You are right that doing array allocations in any language is slow, and in order to get some kind of baseline to compare things to, I implemented the same algorithm in Lisp, and I did so in the worst possible way: By completely reallocating the array for each row, and copying the old content into the new one (code in the end of this message). I did it that way because that is what the APL code ends up doing, so I didn't want to give the Lisp program any benefits.This was, as you may imagine, very slow. It took 51 seconds to load the entire file.
The APL version that I posted in my previous message takes
Now, for a solution. Reading the file twice is quite ugly, and I'd rather avoid doing so.
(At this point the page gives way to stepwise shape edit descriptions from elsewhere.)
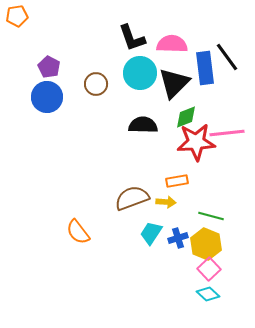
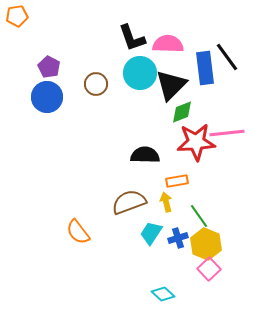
pink semicircle: moved 4 px left
black triangle: moved 3 px left, 2 px down
green diamond: moved 4 px left, 5 px up
black semicircle: moved 2 px right, 30 px down
brown semicircle: moved 3 px left, 4 px down
yellow arrow: rotated 108 degrees counterclockwise
green line: moved 12 px left; rotated 40 degrees clockwise
cyan diamond: moved 45 px left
I could rewrite the Lisp program to in-place reallocation of the array, which would speed up the program by several orders of magnitude. The problem is that there is no mechanism in GNU APL to do the same. I think adding a new construct to the language to do that would be ugly, but perhaps there is a way for GNU APL to detect the specific “append to the end of an array” idiom so that it could use an optimised path that doesn't require constructing a new array.
Jürgen, is that even feasible?
Now, reading a CSV file like this is a very common case, and I am of the opinion that having a dedicated native function for this purpose would solve perhaps 75% of use cases where this is an issue. I'll be happy to implement a flexible function that can do this, which would make GNU APL much more pleasant to use for data analysis.
Jürgen, if I were to implement this, would you prefer it to be a dynamically loaded library, or would you prefer having it as a quad-function?